Investors are a cliquey bunch, but it's hard to picture venture capitalists abstaining from a hot company, no matter how loud it gets. His over-sharing didn't hurt Pishevar's ability to lock down $15 million of the $150 million he is hoping to raise for Sherpa from TPG Capital, the private equity firm that recently joined a $258 million investment round in Uber.
Pishevar declined to comment. But one glance at his public Instagram and Twitter accounts shows he's rarely met a bold-faced name he didn't @. He posted photos of Miley Cyrus backstage at the VMAs on the night of the tongue wag heard 'round the world. And that's him hanging with Kanye West after dinner with Elon Musk.
One reason Pishevar, who became Blackjet's chairman in 2012 and stepped down a few months ago, is being singled out is because he was positioned in the tech press as playing a pivotal role in the formation of the company. During an eye-catching Blackjet event in San Francisco in February, which featured the Blackjet SkyAngels (booth babes for the private jet set), Pishevar said he was responsible for bringing in Uber cofounder Garrett Camp on as a Blackjet "cofounder." After all, it's much easier to sell Silicon Valley on "Uber for private jets" when you have Uber DNA, no?
Here's how TechCrunch wrote reported news of Camp's involvement in the company:
Difference is, this "Uber for… " is actually backed by an Uber co-founder. And oh man, is he excited about it.
The excitement seems to have waned. Camp, who was in charge of "product development" and lead the last investment round, does not currently feature Blackjet on his Twitter or LinkedIn profiles. He didn't respond to request for comment.
At the same party in San Francisco's Union Square, Pishevar articulated his vision of a more convenient world ushered in by apps like Uber and Blackjet:
"With the new app, you push a button, then you're booked. Then you take your Uber to your Blackjet, and take off. So it's pretty exciting. I think that's the way the world is going to work. It's a lot more efficient, no more waste."

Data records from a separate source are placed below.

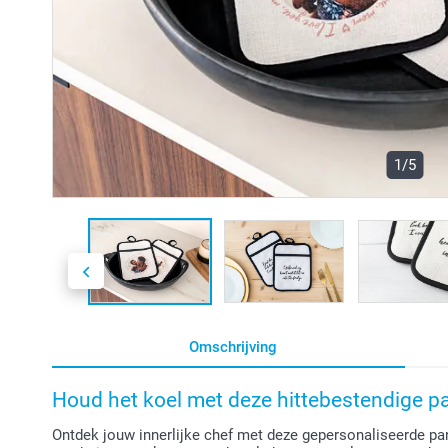
1/5
Omschrijving
Houd het koel met deze hittebestendige p
Ontdek jouw innerlijke chef met deze gepersonaliseerde pan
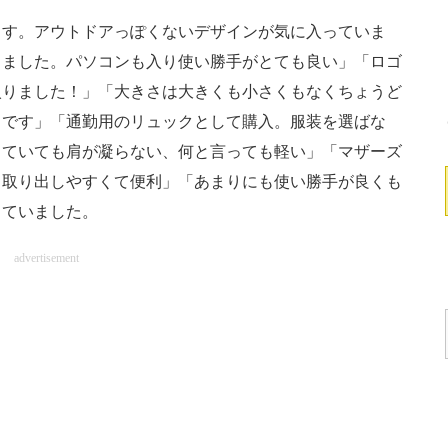
す。アウトドアっぽくないデザインが気に入っていま
しました。パソコンも入り使い勝手がとても良い」「ロゴ
入りました！」「大きさは大きくも小さくもなくちょうど
うです」「通勤用のリュックとして購入。服装を選ばな
っていても肩が凝らない、何と言っても軽い」「マザーズ
も取り出しやすくて便利」「あまりにも使い勝手が良くも
っていました。
advertisement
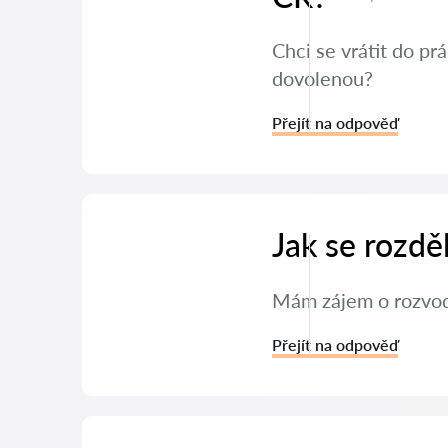
Chci se vrátit do p
dovolenou?
Přejít na odpověď
Jak se rozdě
Mám zájem o rozvod 
Přejít na odpověď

Not everyone puts the blame on Pishevar. One source attributed Blackjet's failure to raise funds to the company's decision to try to secure a higher valuation, noting that fundraising obligations fall on the CEO, not the chairman. The market is still early and different models are being experimented with, said the source. Companies like Surfair, which is using a Netflix "all you can fly" model," are supposedly raising a big round of capital to expand, whereas the Blackjet model hasn't been working as well.

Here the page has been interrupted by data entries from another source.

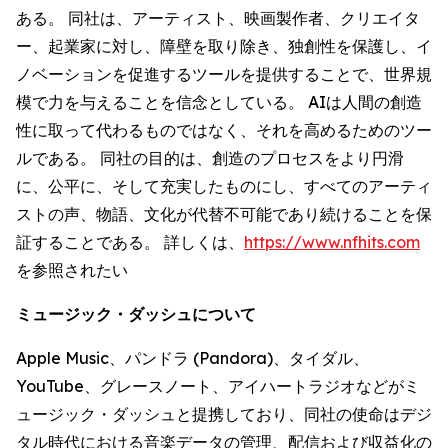
ある。 同社は、アーティスト、映画製作者、クリエイタ
ー、起業家に対し、障壁を取り除き、独創性を保護し、イ
ノベーションを促進するツールを提供することで、世界規
模で力を与えることを信念としている。 AIは人間の創造
性に取って代わるものではなく、それを高めるためのツー
ルである。 同社の目的は、創造のプロセスをより円滑
に、公平に、そして充実したものにし、すべてのアーティ
ストの声、物語、文化が代替不可能であり続けることを保
証することである。 詳しくは、
https://www.nfhits.com
を参照されたい
ミュージック・ダッシュについて
Apple Music、パンドラ (Pandora)、タイダル、
YouTube、グレースノート、アイハートラジオなどがミ
ュージック・ダッシュと提携しており、同社の使命はデジ
タル時代における音楽データの管理、配信および収益化の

"I think the airlines, they may not embrace it but they can understand that this whole different system is probably going to be something they can leverage," suggests Rocthin. "So we think that we would be acquired by them. We've already been in contact with a couple of airlines."

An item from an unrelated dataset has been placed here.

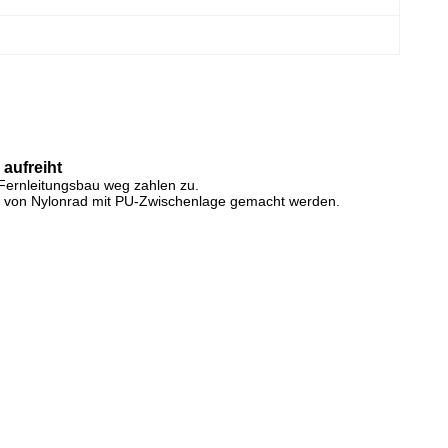
aufreiht
 Fernleitungsbau weg zahlen zu.
 von Nylonrad mit PU-Zwischenlage gemacht werden.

A source cautioned: "Acquired in this sense may mean some assets are sold for $1 million."
In response to questions from Valleywag, Rotchin sent the following statement:
BlackJet members are truly early adopters of a new technology and model that is disruptive to air travel by reducing the cost to fly private by 80%. We have had tremendous support since our launch. We are focusing on providing charter flights now, while evaluating long term financing alternatives. We remain dedicated to our mission to provide the ultimate affordable private jet travel experience to our members.
Regardless of where the company lands, Blackjet's problems also shine a spotlight on the unpredictable impact of celebrity investors and their social media sway. (Will Smith invested through Overbrook Entertainment, Jay Z through Roc Nation, whereas Ashton Kutcher and Guy Oseary invested personally, according to Crunchbase.) Blackjet gave Miley Cyrus a ride to Silicon Valley and the pop star was "given some consideration for her tweet," Rotchin told the New York Times.
— Shervin Pishevar (@shervin) June 3, 2013
Compare that to the most recent tweet about Blackjet from one of its members:
I have totally lost faith in @BlackJet. Failed promises, canceled flights, and zero communications. I recommended friends. So disappointing.